Hilda doesn’t get Mary and Charlotte in quite the same way that she gets Zelda and Lilith. If she gets anybody at all. There’s of course the fact that she hasn’t known them as long, but there’s also the issue of the fundamental philosophical differences. Even so, there’s still a level of understanding—some kind of connection among well-meaning heretics. And she’d like to try to bridge the gap. Hilda says,

“So you believe Lucifer should have some power but not absolute power?”

“Yes,” Mary says. Hilda’s brain is swimming with her knowledge of her own sect and the forbidden scriptures she’s often indulged herself in. 

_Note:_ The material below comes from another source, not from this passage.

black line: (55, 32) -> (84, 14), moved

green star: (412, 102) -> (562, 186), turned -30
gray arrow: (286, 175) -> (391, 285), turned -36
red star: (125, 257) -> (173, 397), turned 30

“And you think witches draw their magic from Lucifer and the other fallen angels who followed him in rebellion and are now colloquially referred to as demons?” Hilda says.

“I think there’s more complicated stuff going on with witch dynamics than just that, but generally yes,” Mary says.

Now Hilda cocks her head, says,

“What do you mean about complicated witch dynamics?”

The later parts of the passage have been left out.